- Origin: Minneapolis, Minnesota, U.S.
- Genres: Alternative rock, progressive rock, pop
- Years active: 2005-2009
- Labels: EMI, Rethink
- Past members: Chris Kalgren Alexander Young Zach Ojeda DJ House Matt Lennander George Hadfield Zack Carrol Tyler Jorenby
- Website: thisworldfair.com

= This World Fair =

American rock band

This World Fair was an American rock act based out of Minneapolis, Minnesota. The line-up included the singer-songwriter Chris Kalgren (vocals, piano, guitar), along with a touring band consisting of Alexander Young (drums) and Matt Lennander (guitar). This World Fair internationally released their first full-length album, self-titled This World Fair, on December 16, 2008. This World Fair performed hundreds of shows per year and toured extensively across the United States.

== History ==

This World Fair formerly went by the name 'Kalgren'.

Home, which included "Waiting For You", was released independently in 2003 when This World Fair went by the name Kalgren. Four tracks were awarded Track of the Day by GarageBand.

This World Fair were discovered in 2004 by the girlfriend of their manager, Stephen Short. Under Short the band recorded a five-song EP, So Is Death & Love, in 2005.

In 2007, This World Fair toured with acts such as Under the Influence of Giants, Guster, Phantom Planet and Quietdrive.
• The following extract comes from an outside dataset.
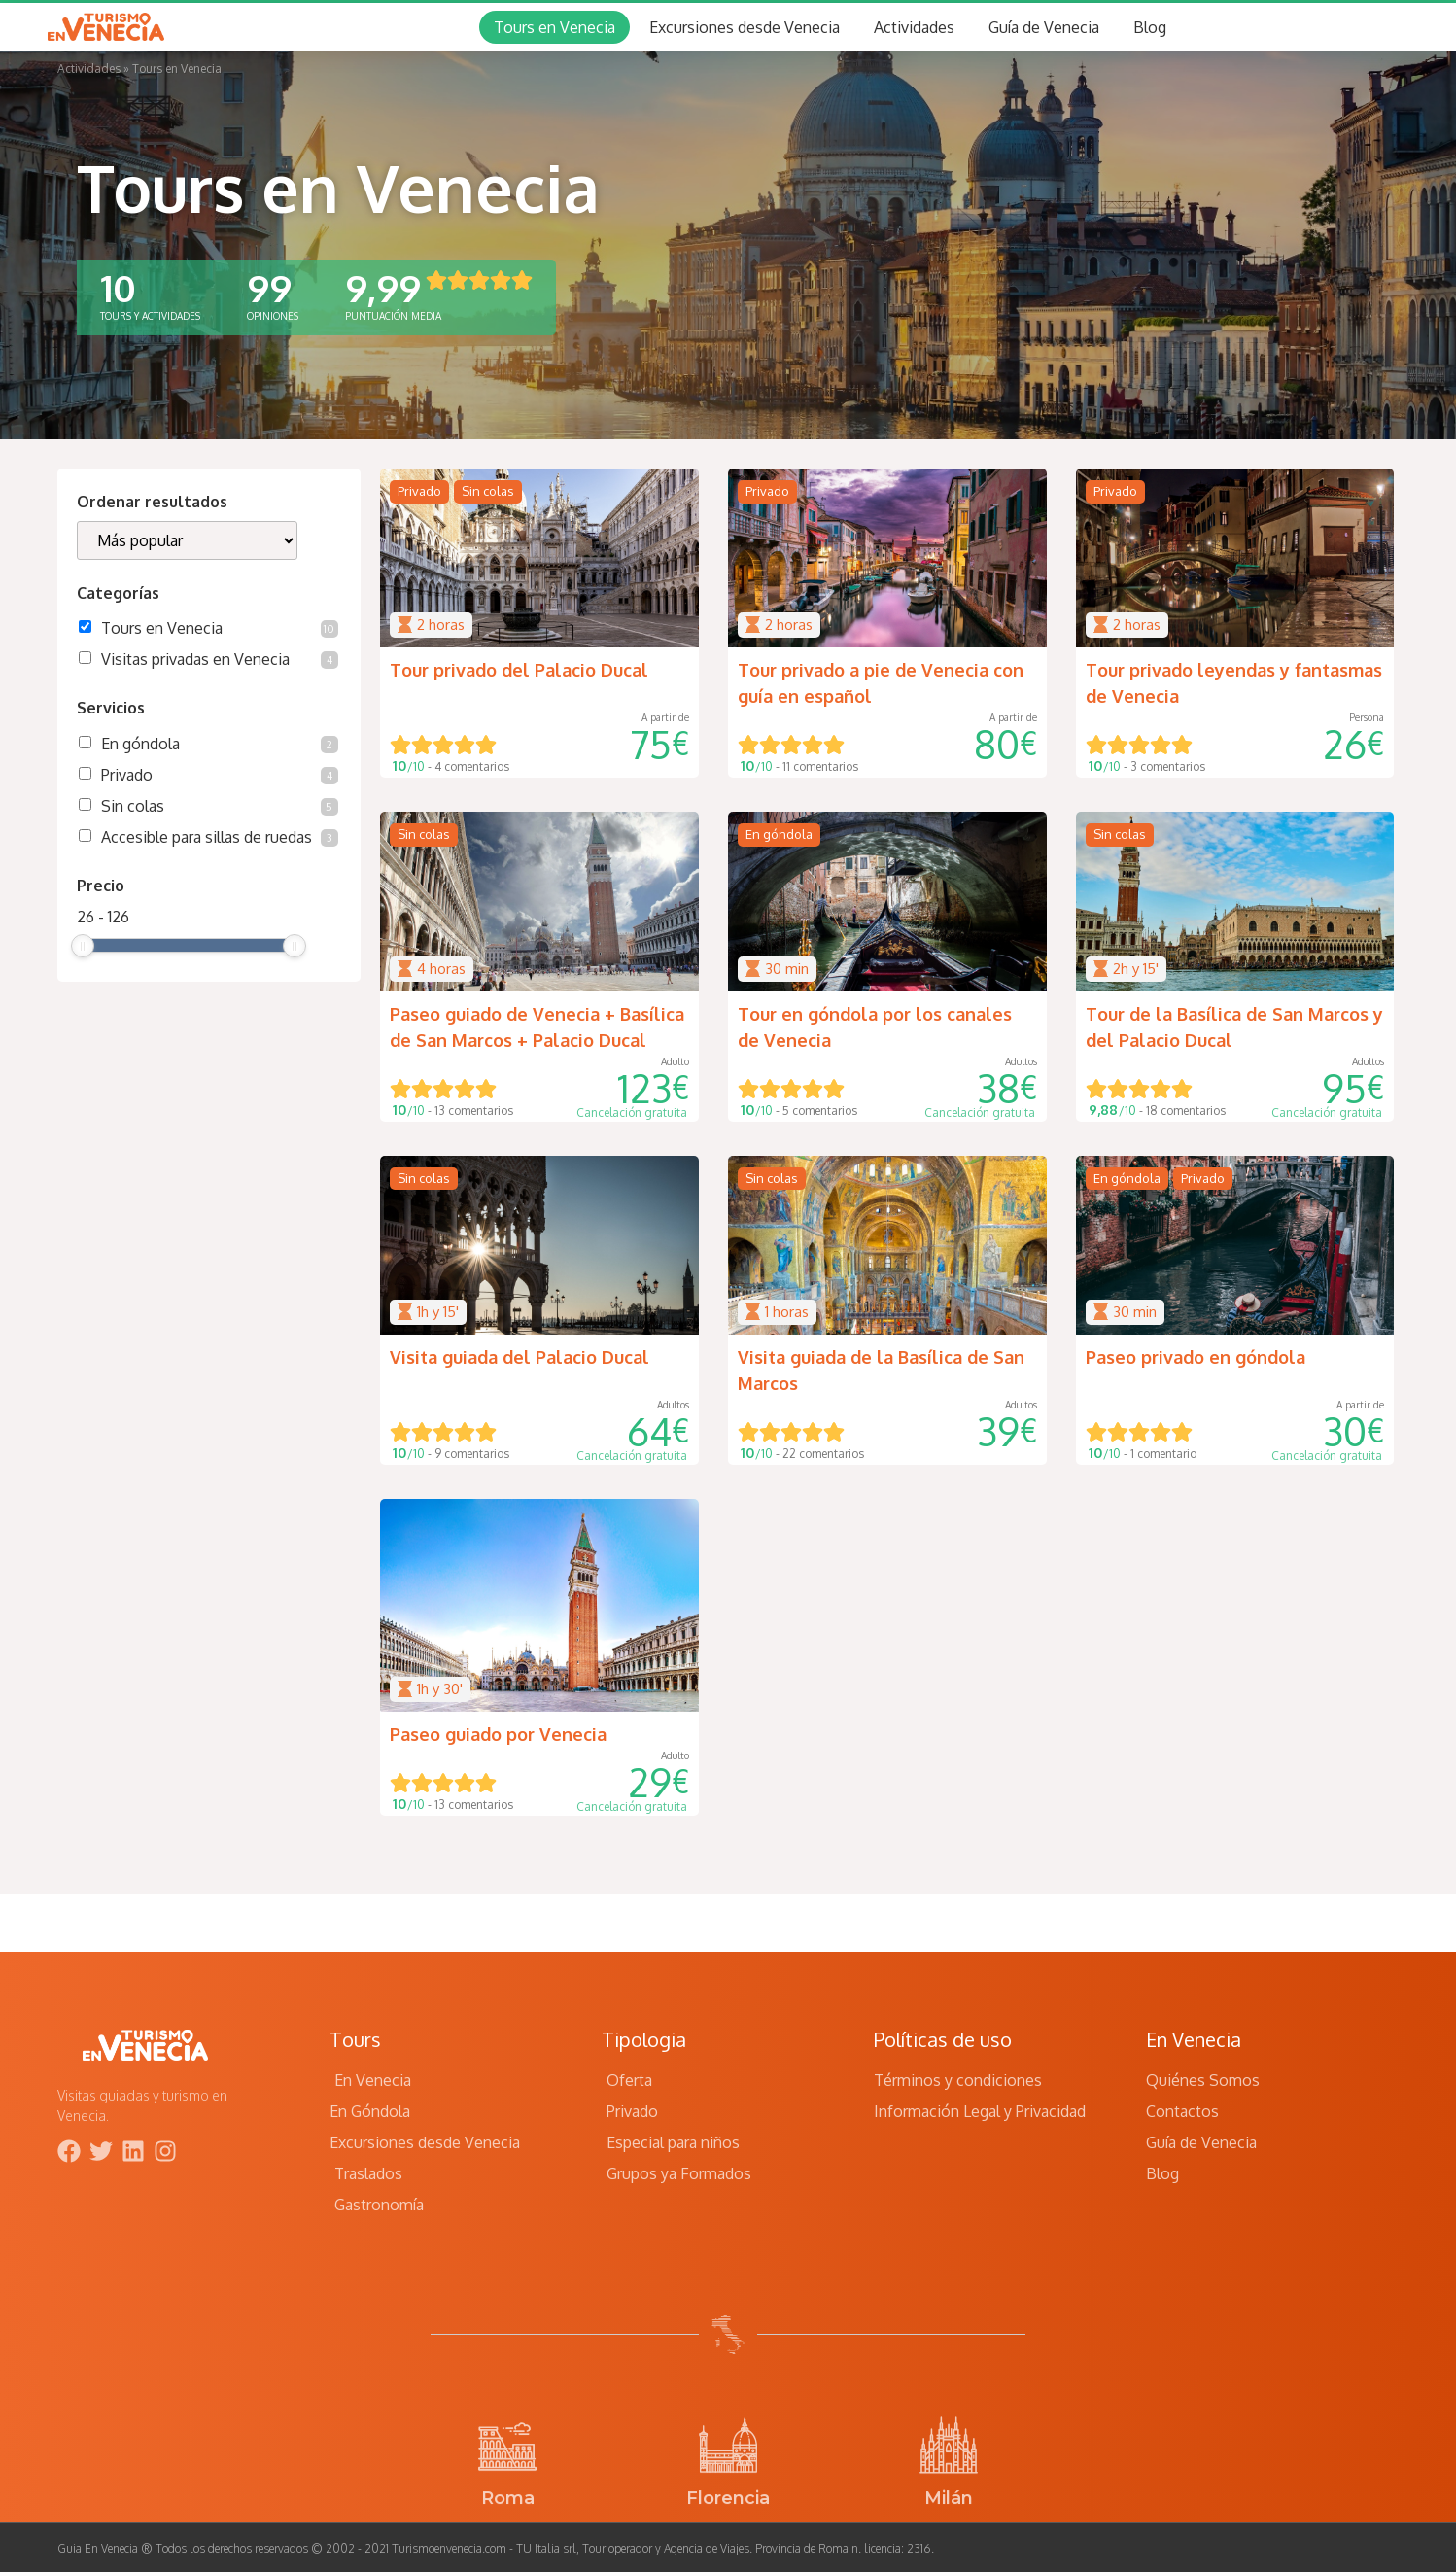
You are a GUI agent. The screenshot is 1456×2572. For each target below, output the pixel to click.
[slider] (82, 945)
During early 2008, the band transformed from being a band into the stage-name of lead singer-songwriter Chris Kalgren.

In January 2008, This World Fair headlined a tour across the Midwest. Throughout the month of February 2008, Kalgren produced Ari Herstand's 2008 album, Whispering Endearments, at Pachyderm Studio near Minneapolis. This World Fair headlined the Chipotle Rhythm Kitchen stage at Summerfest in Milwaukee, Wisconsin and co-headlined a national tour with the Universal Motown band Barcelona in the mid-2008.

This World Fair was released on December 16, 2008. The album was originally to be released in 2007, but it faced an eighteen-month delay due to the closing of Rethink. The album is This World Fair's first release on an international scale. It was produced in late 2007 by Al Clay at Sonic Ranch studios. During the writing process for the album, This World Fair worked with Ryan Tedder, the lead singer of OneRepublic, as well as Michael Guy Chislett who is the lead guitarist of The Academy Is. A three-song sampler of this album was released in the iTunes Store on April 16, 2007.

This World Fair recorded and co-wrote the track "Don't Make Me Wait" featured in the Dreamwork's film Disturbia, with Geoff Zanelli, the composer of the score from the film. It was released April 13, 2007. A music video for this song made by Disturbia's director, DJ Caruso, was produced by Lakeshore Records. The music video is included as an extra feature on the home releases of the film.

Music by This World Fair was featured in the second season of The Inferno on MTV.

A song from This World Fair, titled "Plastic Soul", was featured on the soundtrack for the 2008 independent mystery film, The Other Side of the Tracks.

Past This World Fair and Kalgren members include George Hadfield (bass), DJ House (guitar) and Tyler Jorenby (drums).

The band has since had all of their music removed from YouTube and any other streaming services.

There are some songs by "This World Fair," the alternative-rock band formerly known as Kalgren, uploaded by Album Rarities on his YouTube page.